TASK DIRECTIONS = Once the pictures are set aside, repeat all of the data below exactly.

Saved data entries =
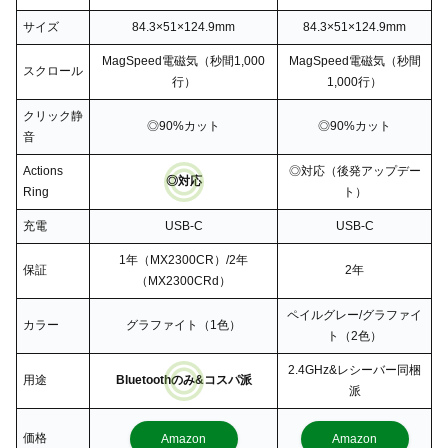
サイズ
84.3×51×124.9mm
84.3×51×124.9mm
MagSpeed電磁気（秒間1,000
MagSpeed電磁気（秒間
スクロール
行）
1,000行）
クリック静
◎90%カット
◎90%カット
音
Actions
◎対応（後発アップデー
◎対応
Ring
ト）
充電
USB-C
USB-C
1年（MX2300CR）/2年
保証
2年
（MX2300CRd）
ペイルグレー/グラファイ
カラー
グラファイト（1色）
ト（2色）
2.4GHz&レシーバー同梱
用途
Bluetoothのみ&コスパ派
派
価格
Amazon
Amazon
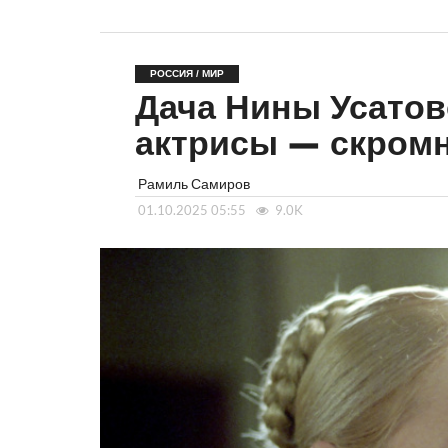
РОССИЯ / МИР
Дача Нины Усатов
актрисы — скромн
Рамиль Самиров
01.10.2025 05:55
9.0K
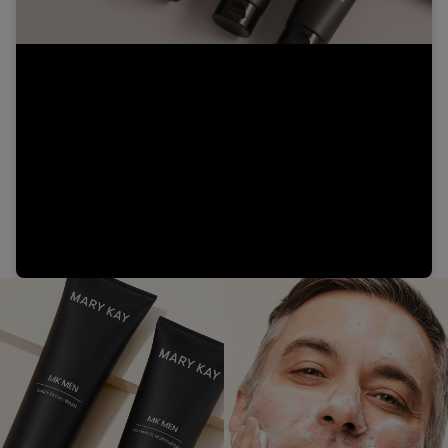
Video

EXERCISE SOLUTION =
サイズ
84.3×51×124.9mm
84.3×51×124.9mm
MagSpeed電磁気（秒間1,000
MagSpeed電磁気（秒間
スクロール
行）
1,000行）
クリック静
◎90%カット
◎90%カット
音
Actions
◎対応（後発アップデー
◎対応
Ring
ト）
充電
USB-C
USB-C
1年（MX2300CR）/2年
保証
2年
（MX2300CRd）
ペイルグレー/グラファイ
カラー
グラファイト（1色）
ト（2色）
2.4GHz&レシーバー同梱
用途
Bluetoothのみ&コスパ派
派
価格
Amazon
Amazon
РОССИЯ / МИР
Дача Нины Усатов
актрисы — скромн
Рамиль Самиров
01.10.2025 05:55
9.0K
Video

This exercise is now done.